Il punto di partenza della discussione del congresso sono gli effetti dei processi di urbanizzazione e, più in generale, delle azioni dell’uomo. “Si tratta di fattori che hanno portato a un aumento significativo dei livelli di inquinamento, con conseguenze rilevanti sulla salute globale – spiega Alfonso Tortorella, ordinario di psichiatria all’Università degli studi di Perugia -. In particolare, l’inquinamento acustico ha dimostrato un’associazione con malattie cardiovascolari, metaboliche e respiratorie. Ma l’aspetto che più ha destato la nostra sorpresa e il nostro interesse, sono state le prove sempre più frequenti sul possibile ruolo dell’inquinamento nello sviluppo dei disturbi psichiatrici”. L’esempio più importante proviene da uno studio italiano pubblicato molto di recente su Epidemiology and Psychiatric Sciences, che ha dimostrato come uno dei principali inquinanti presenti nell’aria, cioè l’ozono, sia un potenziale fattore di rischio per la salute mentale: “Per due anni, dal 1° gennaio 2015 al 31 dicembre 2016, sono stati raccolti i dati relativi agli accessi ai servizi di emergenza psichiatrica degli ospedali generali di Perugia e Foligno, in Umbri, collegandoli con i livelli di inquinanti atmosferici – continua Tortorella -. L’osservazione dei 1860 casi complessivi di ricoveri in Pronto Soccorso per disturbi mentali (1461 dei quali a Perugia e 399 a Foligno) ha permesso di individuare proprio nell’ozono l’inquinante che poteva essere collegato al ricovero.
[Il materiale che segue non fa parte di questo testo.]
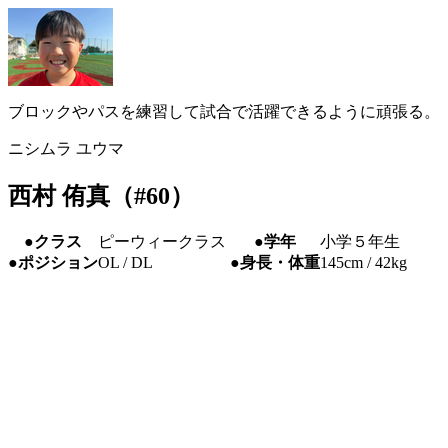
ブロックやパスを練習して試合で活躍できるように頑張る。
ニシムラ ユウマ
西村 侑真（#60）
●クラス
ピーウィークラス
●学年
小学５年生
●ポジション
OL / DL
●身長・体重
145cm / 42kg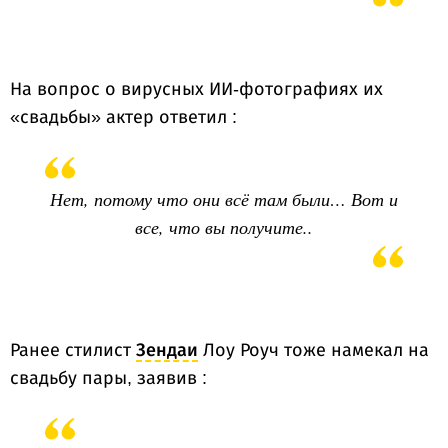
На вопрос о вирусных ИИ-фотографиях их
«свадьбы» актер ответил :
Нет, потому что они всё там были… Вот и
все, что вы получите..
Ранее стилист
Зендаи
Лоу Роуч тоже намекал на
свадьбу пары, заявив :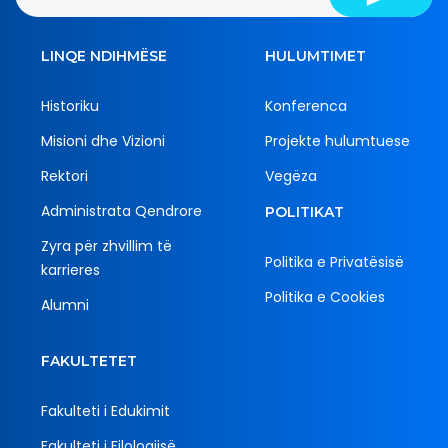
LINQE NDIHMËSE
HULUMTIMET
Historiku
Konferenca
Misioni dhe Vizioni
Projekte hulumtuese
Rektori
Vegëza
Administrata Qendrore
POLITIKAT
Zyra për zhvillim të
Politika e Privatësisë
karrieres
Politika e Cookies
Alumni
FAKULTETET
Fakulteti i Edukimit
Fakulteti i Filologjisë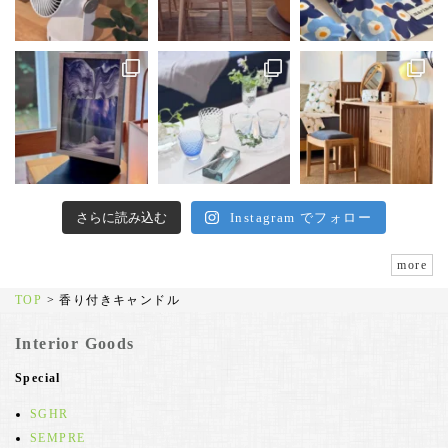
さらに読み込む
Instagram でフォロー
more
TOP
>
香り付きキャンドル
Interior Goods
Special
SGHR
SEMPRE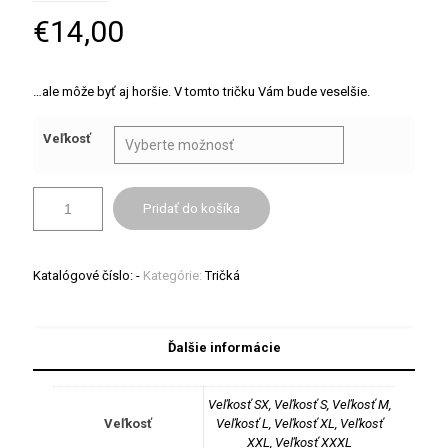
€
14,00
…ale môže byť aj horšie. V tomto tričku Vám bude veselšie.
Veľkosť
Pridať do košíka
Katalógové číslo:
-
Kategórie:
Tričká
Ďalšie informácie
Veľkosť SX, Veľkosť S, Veľkosť M,
Veľkosť
Veľkosť L, Veľkosť XL, Veľkosť
XXL, Veľkosť XXXL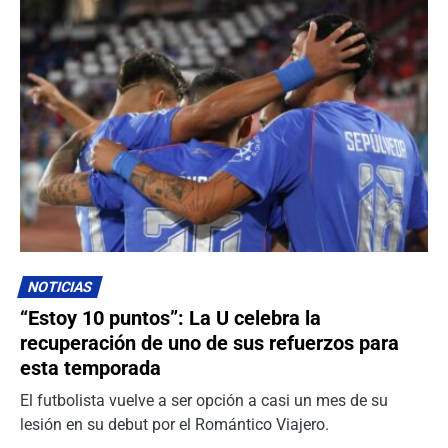
NOTICIAS
“Estoy 10 puntos”: La U celebra la
recuperación de uno de sus refuerzos para
esta temporada
El futbolista vuelve a ser opción a casi un mes de su
lesión en su debut por el Romántico Viajero.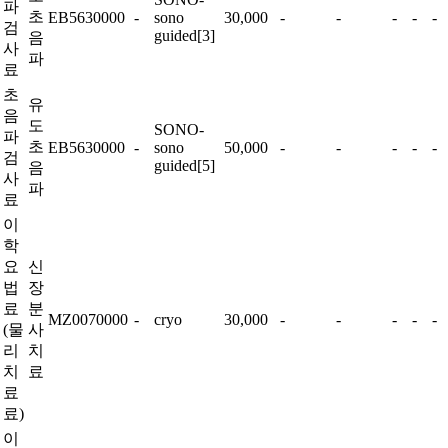
파
초
EB5630000
-
sono
30,000
-
-
-
-
-
검
guided[3]
음
사
파
료
초
유
음
도
SONO-
파
초
EB5630000
-
sono
50,000
-
-
-
-
-
검
guided[5]
음
사
파
료
이
학
요
신
법
장
료
분
MZ0070000
-
cryo
30,000
-
-
-
-
-
(물
사
리
치
치
료
료
료)
이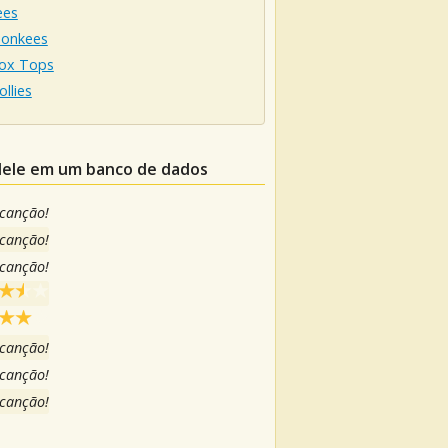
ees
onkees
ox Tops
llies
ulele em um banco de dados
 canção!
 canção!
 canção!
 canção!
 canção!
 canção!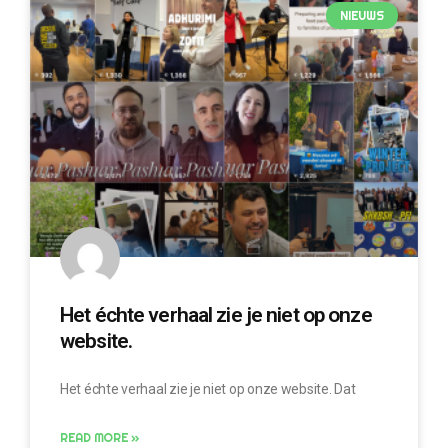
NIEUWS
Het échte verhaal zie je niet op onze
website.
Het échte verhaal zie je niet op onze website. Dat
READ MORE »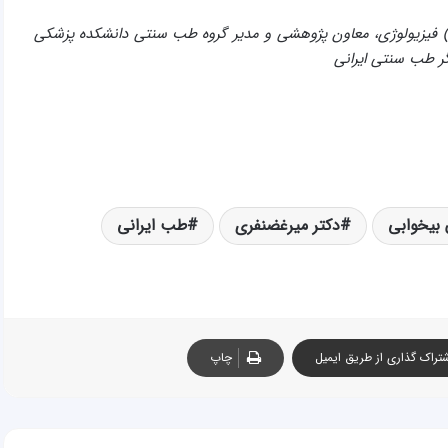
ه قلم دکتر سید مهدی میرغضنفری؛ پزشک، دکترای تخصصی (PhD) فیزیولوژی، معاون پژوهشی و مدير گروه طب سنتی دانشکده پزشکی
گر طب سنتی ایرانی
 بیخوابی
دکتر میرغضنفری
طب ایرانی
تراک گذاری از طریق ایمیل
چاپ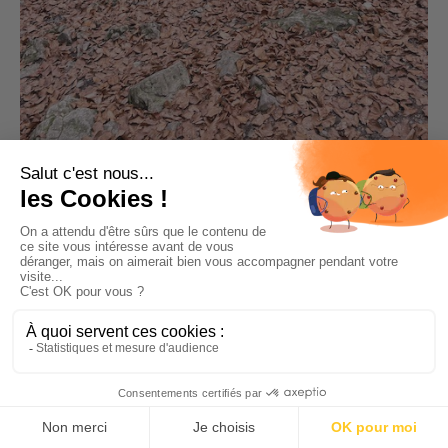
Retour vers le parking
Pour aller plus loin
: l’accès aux
sources du Guiers
se fait par
le dessus de la Grande Cascade.
Vigilance, car le retour
proposé par le Pas Ruat est difficile et glissant
. La variante
avec accès à la Grotte fait
environ 4km au total et environ
ici
300m de dénivelé
. Retrouvez l’itinéraire
.
HEY, SI ON ÉQUIPAIT VOS
PETITS BAROUDEURS ?
Chez les Petits Baroudeurs, nous
dénichons avec soin et
amour
les produits utiles à vos aventures en famille.
Nous les
testons
avec nos Oursons, les cousins, les amis de nos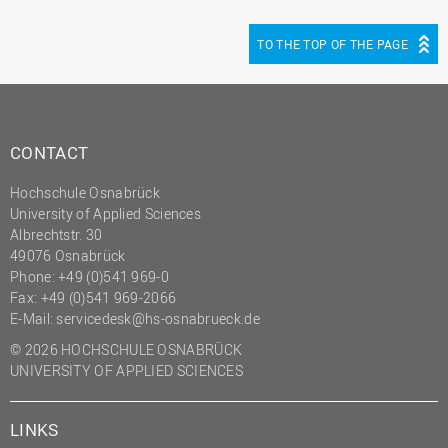
(PMO)
TO THE TOP OF THE PAGE
Prozessmanagement
Recht
Science to Business GmbH
CONTACT
Studierendensekretariat
Studium und Lehre
Hochschule Osnabrück
University of Applied Sciences
Transfer- und
Albrechtstr. 30
Innovationsmanagement
49076 Osnabrück
Phone: +49 (0)541 969-0
Fax: +49 (0)541 969-2066
E-Mail:
servicedesk@hs-osnabrueck.de
© 2026 HOCHSCHULE OSNABRÜCK
UNIVERSITY OF APPLIED SCIENCES
LINKS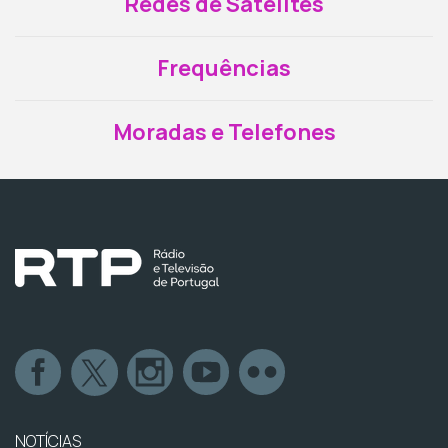
Redes de Satélites
Frequências
Moradas e Telefones
NOTÍCIAS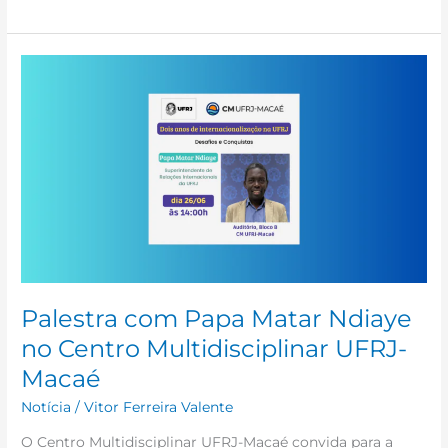
Palestra
com
Papa
Matar
Ndiaye
no
Centro
Multidisciplinar
UFRJ-
Macaé
Palestra com Papa Matar Ndiaye
no Centro Multidisciplinar UFRJ-
Macaé
Notícia
/
Vitor Ferreira Valente
O Centro Multidisciplinar UFRJ-Macaé convida para a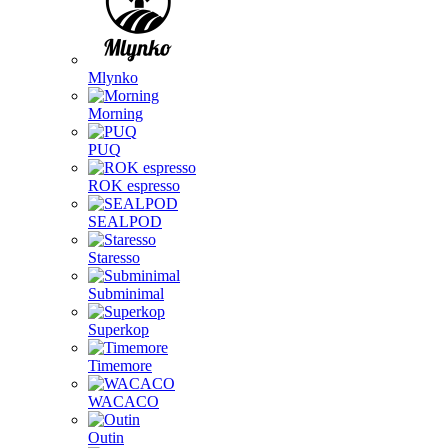
Mlynko
Morning
PUQ
ROK espresso
SEALPOD
Staresso
Subminimal
Superkop
Timemore
WACACO
Outin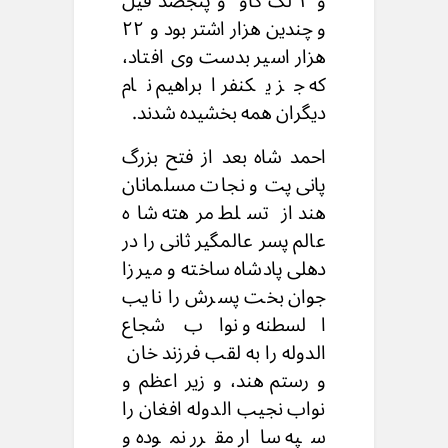
و ۲ لک گاو و پنجصد فیل
و چندین هزار اشتر بود و ۲۲
هزار اسیر بدست وی افتاد،
که جز یکنفر ابراهیم نام
دیگران همه بخشیده شدند.
احمد شاه بعد از فتح بزرگ
پانی پت و نجات مسلمانان
هند از تسلط مرهته شاه
عالم پسر عالمگیر ثانی را در
دهلی پادشاه ساخته و میرزا
جوان بخت پسرش را نایب
السطنه و نواب شجاع
الدوله را به لقب فرزند خان
و رستم هند، و زیر اعظم و
نواب نجیب الدوله افغان را
سپه ساار مقرر نموده و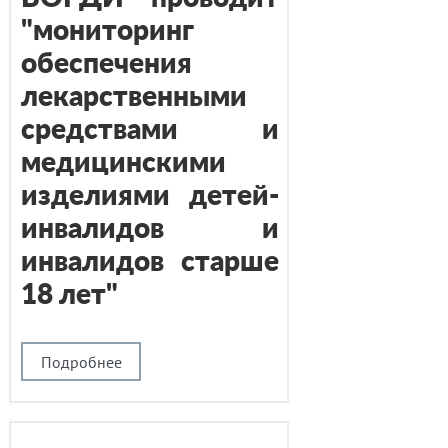
"мониторинг
обеспечения
лекарственными
средствами и
медицинскими
изделиями детей-
инвалидов и
инвалидов старше
18 лет"
Подробнее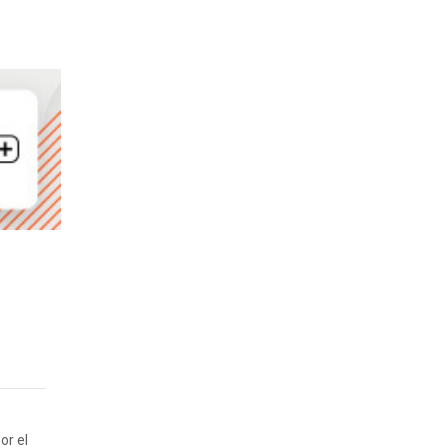
or el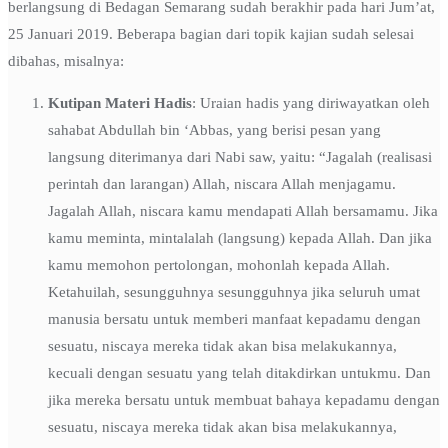
berlangsung di Bedagan Semarang sudah berakhir pada hari Jum’at,
25 Januari 2019. Beberapa bagian dari topik kajian sudah selesai
dibahas, misalnya:
Kutipan Materi Hadis
: Uraian hadis yang diriwayatkan oleh
sahabat Abdullah bin ‘Abbas, yang berisi pesan yang
langsung diterimanya dari Nabi saw, yaitu: “Jagalah (realisasi
perintah dan larangan) Allah, niscara Allah menjagamu.
Jagalah Allah, niscara kamu mendapati Allah bersamamu. Jika
kamu meminta, mintalalah (langsung) kepada Allah. Dan jika
kamu memohon pertolongan, mohonlah kepada Allah.
Ketahuilah, sesungguhnya sesungguhnya jika seluruh umat
manusia bersatu untuk memberi manfaat kepadamu dengan
sesuatu, niscaya mereka tidak akan bisa melakukannya,
kecuali dengan sesuatu yang telah ditakdirkan untukmu. Dan
jika mereka bersatu untuk membuat bahaya kepadamu dengan
sesuatu, niscaya mereka tidak akan bisa melakukannya,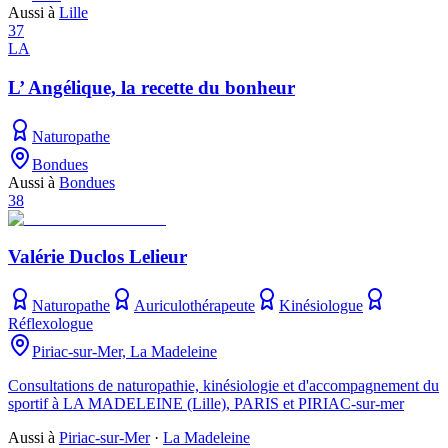
Aussi à
Lille
37
LA
L’ Angélique, la recette du bonheur
Naturopathe
Bondues
Aussi à
Bondues
38
Valérie Duclos Lelieur
Naturopathe
Auriculothérapeute
Kinésiologue
Réflexologue
Piriac-sur-Mer, La Madeleine
Consultations de naturopathie, kinésiologie et d'accompagnement du
sportif à LA MADELEINE (Lille), PARIS et PIRIAC-sur-mer
Aussi à
Piriac-sur-Mer
·
La Madeleine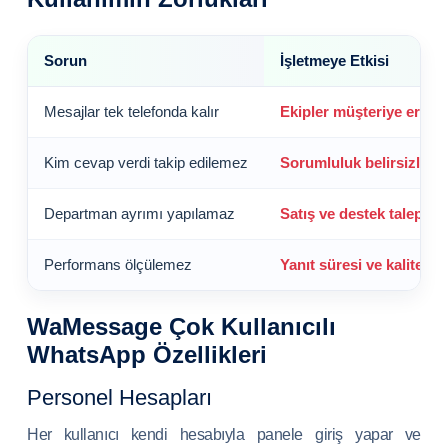
Sorun
İşletmeye Etkisi
Mesajlar tek telefonda kalır
Ekipler müşteriye erişe
Kim cevap verdi takip edilemez
Sorumluluk belirsizleşir
Departman ayrımı yapılamaz
Satış ve destek talepleri 
Performans ölçülemez
Yanıt süresi ve kalite ta
WaMessage Çok Kullanıcılı
WhatsApp Özellikleri
Personel Hesapları
Her kullanıcı kendi hesabıyla panele giriş yapar ve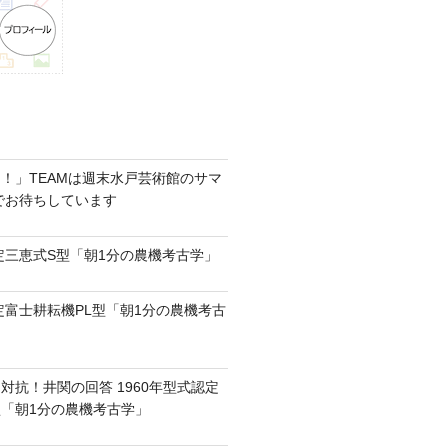
！」TEAMは週末水戸芸術館のサマ
6でお待ちしています
認定三恵式S型「朝1分の農機考古学」
認定富士耕耘機PL型「朝1分の農機考古
対抗！井関の回答 1960年型式認定
0型「朝1分の農機考古学」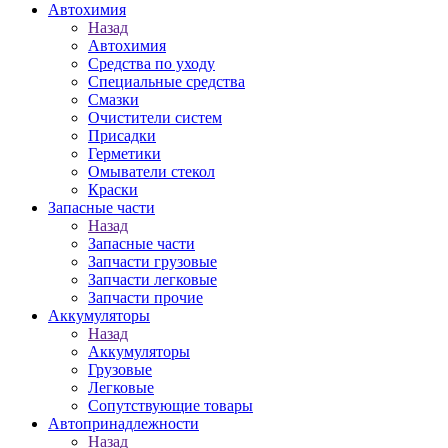
Автохимия
Назад
Автохимия
Средства по уходу
Специальные средства
Смазки
Очистители систем
Присадки
Герметики
Омыватели стекол
Краски
Запасные части
Назад
Запасные части
Запчасти грузовые
Запчасти легковые
Запчасти прочие
Аккумуляторы
Назад
Аккумуляторы
Грузовые
Легковые
Сопутствующие товары
Автопринадлежности
Назад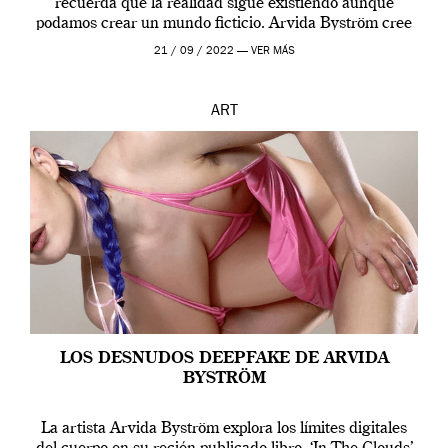
recuerda que la realidad sigue existiendo aunque
podamos crear un mundo ficticio. Arvida Byström cree
que los humanos tienen un complejo […]
21 / 09 / 2022 —
VER MÁS
ART
LOS DESNUDOS DEEPFAKE DE ARVIDA
BYSTRÖM
La artista Arvida Byström explora los límites digitales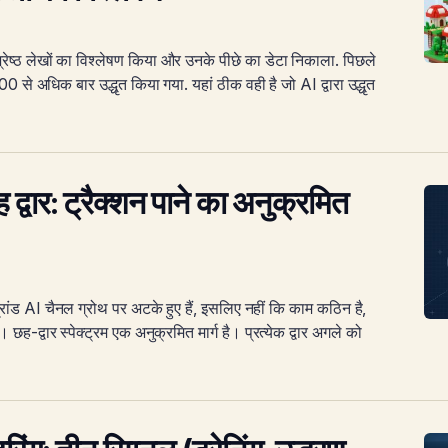
रेष्ठ लेखों का विश्लेषण किया और उनके पीछे का डेटा निकाला. पिछले
00 से अधिक बार उद्धृत किया गया. यहां ठीक वही है जो AI द्वारा उद्धृत
द्वार: ट्रैक्शन पाने का अनुक्रमित
्रांड AI चैनल ग्रोथ पर अटके हुए हैं, इसलिए नहीं कि काम कठिन है,
ह-द्वार स्पेक्ट्रम एक अनुक्रमित मार्ग है। प्रत्येक द्वार अगले को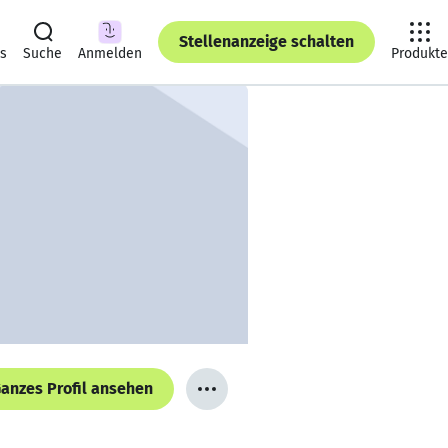
Stellenanzeige schalten
ts
Suche
Anmelden
Produkte
anzes Profil ansehen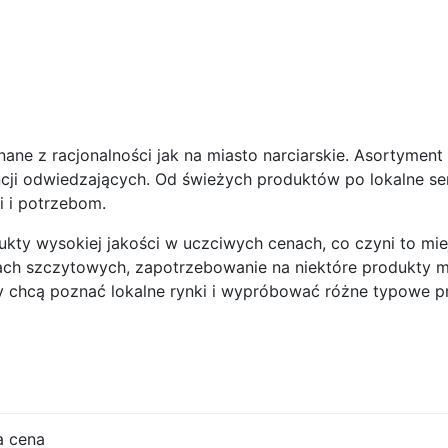
ane z racjonalności jak na miasto narciarskie. Asortymen
cji odwiedzających. Od świeżych produktów po lokalne ser
i i potrzebom.
dukty wysokiej jakości w uczciwych cenach, co czyni to mi
ach szczytowych, zapotrzebowanie na niektóre produkty m
zy chcą poznać lokalne rynki i wypróbować różne typowe p
a cena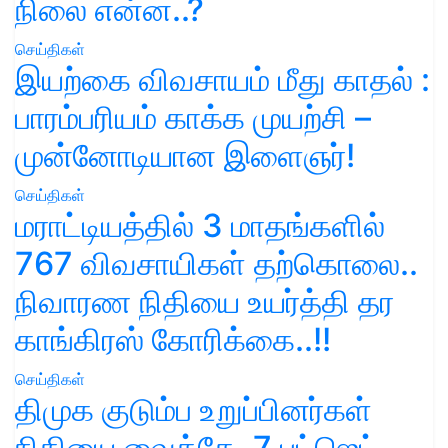
நிலை என்ன..?
செய்திகள்
இயற்கை விவசாயம் மீது காதல் :
பாரம்பரியம் காக்க முயற்சி –
முன்னோடியான இளைஞர்!
செய்திகள்
மராட்டியத்தில் 3 மாதங்களில்
767 விவசாயிகள் தற்கொலை..
நிவாரண நிதியை உயர்த்தி தர
காங்கிரஸ் கோரிக்கை..!!
செய்திகள்
திமுக குடும்ப உறுப்பினர்கள்
நிதியை வைத்தே, 7 பட்ஜெட்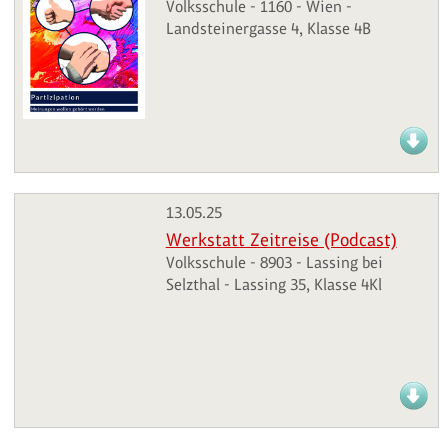
Volksschule - 1160 - Wien -
Landsteinergasse 4, Klasse 4B
13.05.25
Werkstatt Zeitreise (Podcast)
Volksschule - 8903 - Lassing bei
Selzthal - Lassing 35, Klasse 4Kl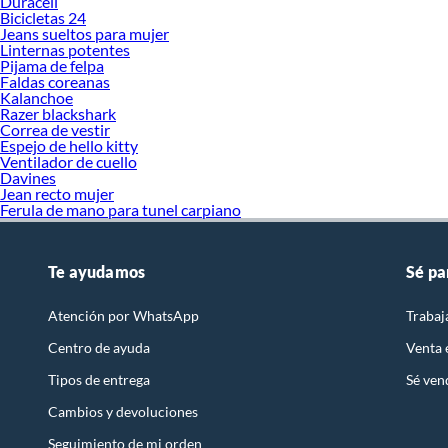
Duracell
Bicicletas 24
Jeans sueltos para mujer
Linternas potentes
Pijama de felpa
Faldas coreanas
Kalanchoe
Razer blackshark
Correa de vestir
Espejo de hello kitty
Ventilador de cuello
Davines
Jean recto mujer
Ferula de mano para tunel carpiano
Te ayudamos
Sé pa
Atención por WhatsApp
Trabaj
Centro de ayuda
Venta
Tipos de entrega
Sé ven
Cambios y devoluciones
Seguimiento de mi orden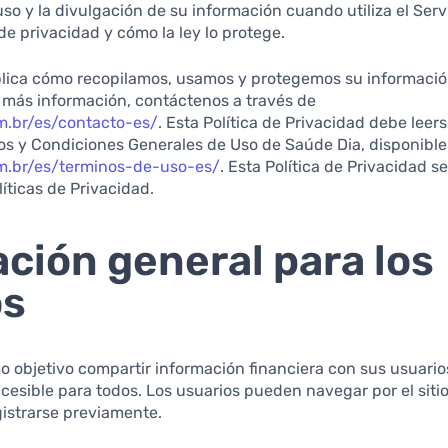
 uso y la divulgación de su información cuando utiliza el Servi
e privacidad y cómo la ley lo protege.
ica cómo recopilamos, usamos y protegemos su información
 más información, contáctenos a través de
m.br/es/contacto-es/
. Esta Política de Privacidad debe leers
nos y Condiciones Generales de Uso de Saúde Dia, disponible
om.br/es/terminos-de-uso-es/
. Esta Política de Privacidad s
íticas de Privacidad.
ción general para los
os
o objetivo compartir información financiera con sus usuario
cesible para todos. Los usuarios pueden navegar por el sit
gistrarse previamente.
Si può dunque affermare che questo inquinante possa essere considerato un potenziale fattore di rischio per la salute mentale e che l’esposizione all’ozono può essere associata a un aumento di ricoveri psichiatrici. Un risultato che conferma quanto riportato dalla letteratura esistente sul rapporto tra inquinamento atmosferico e salute mentale”.